# [About this exercise]
Could you copy each line of the entries that contains "Теория"?

# [Data to process]

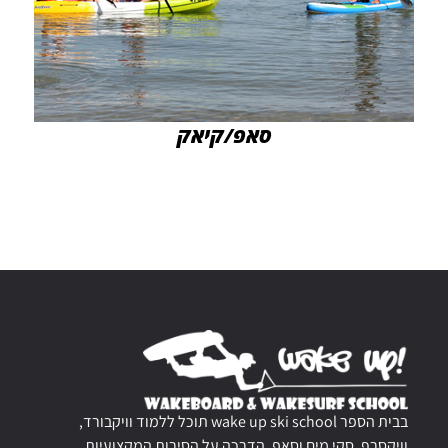
סאפ/קיאק
בבית הספר wake up ski school תוכל ללמוד וויקבורד,
וויקסרף, סקי מים וסאפ, הדרכה על הסירות המקצועיות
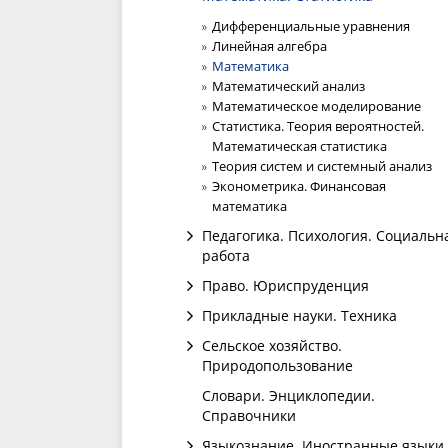
Дифференциальные уравнения
Линейная алгебра
Математика
Математический анализ
Математическое моделирование
Статистика. Теория вероятностей.
Математическая статистика
Теория систем и системный анализ
Эконометрика. Финансовая
математика
Педагогика. Психология. Социальн
работа
Право. Юриспруденция
Прикладные науки. Техника
Сельское хозяйство.
Природопользование
Словари. Энциклопедии.
Справочники
Языкознание. Иностранные языки.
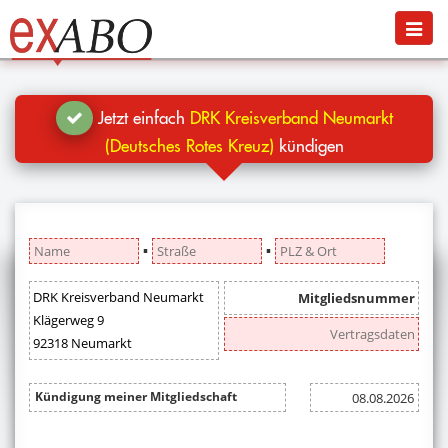
Navigation
Menü
Jetzt kündigen
Blog
Jetzt einfach
DRK Kreisverband Neumarkt
Hilfe
(Deutsches Rotes Kreuz)
kündigen
Anmelden
▪
▪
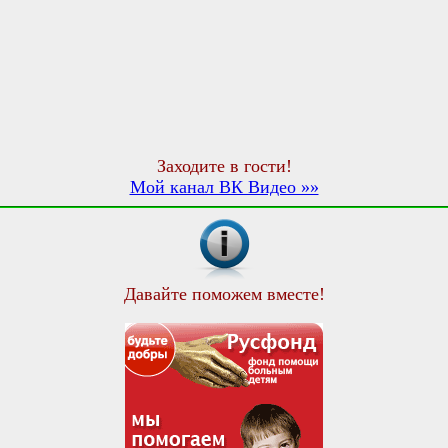
Заходите в гости!
Мой канал ВК Видео »»
Давайте поможем вместе!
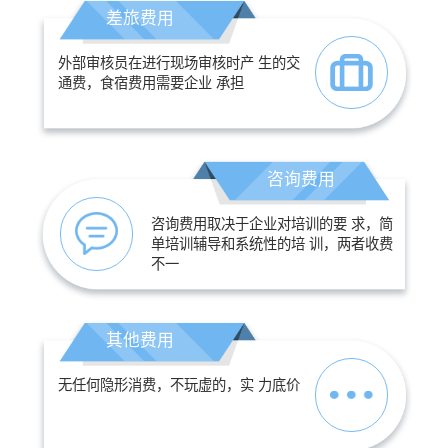
差旅费用
外部审核员在进行现场审核时产 生的交
通费，食宿费用需要企业 承担
咨询费用
咨询费用取决于企业对培训的要 求，简
单培训辅导和系统性的培 训，两者收费
不一
其他费用
无任何隐形消费，不玩虚的，实 力底价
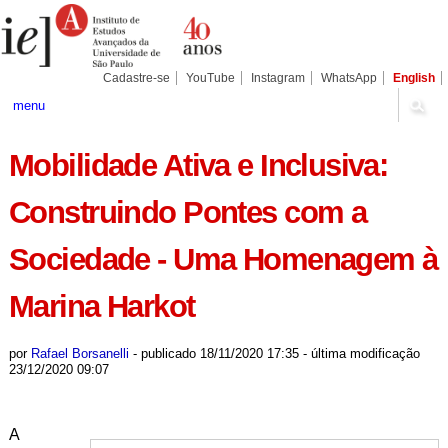
Ir
Ferramentas
para
Pessoais
o
conteúdo.
|
Cadastre-se
YouTube
Instagram
WhatsApp
English
Ir
para
menu
a
navegação
Mobilidade Ativa e Inclusiva:
Construindo Pontes com a
Sociedade - Uma Homenagem à
Marina Harkot
por
Rafael Borsanelli
-
publicado
18/11/2020 17:35
-
última modificação
23/12/2020 09:07
A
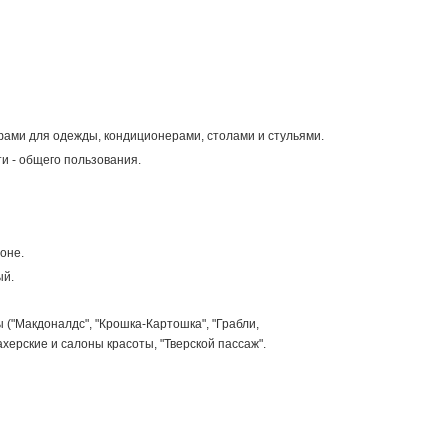
ами для одежды, кондиционерами, столами и стульями.
и - общего пользования.
оне.
ый.
("Макдоналдс", "Крошка-Картошка", "Грабли,
махерские и салоны красоты, "Тверской пассаж".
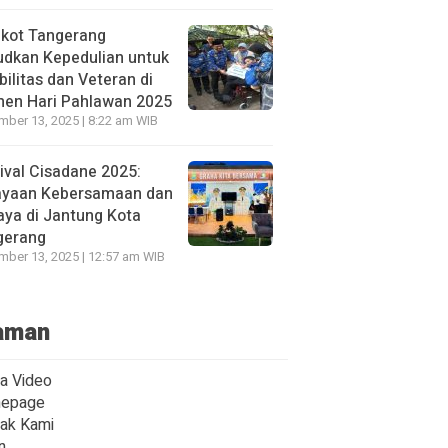
kot Tangerang
udkan Kepedulian untuk
bilitas dan Veteran di
en Hari Pahlawan 2025
ber 13, 2025 | 8:22 am WIB
ival Cisadane 2025:
ayaan Kebersamaan dan
ya di Jantung Kota
gerang
ber 13, 2025 | 12:57 am WIB
aman
ta Video
epage
ak Kami
n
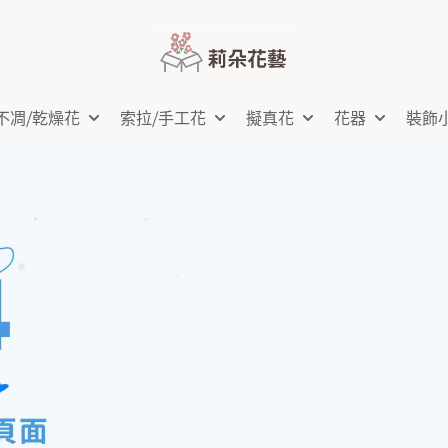
不凋⧸乾燥花
索拉⧸手工花
擬真花
花器
裝飾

# [Result of the exercise]
Статистика. Теория вероятностей.
Теория систем и системный анализ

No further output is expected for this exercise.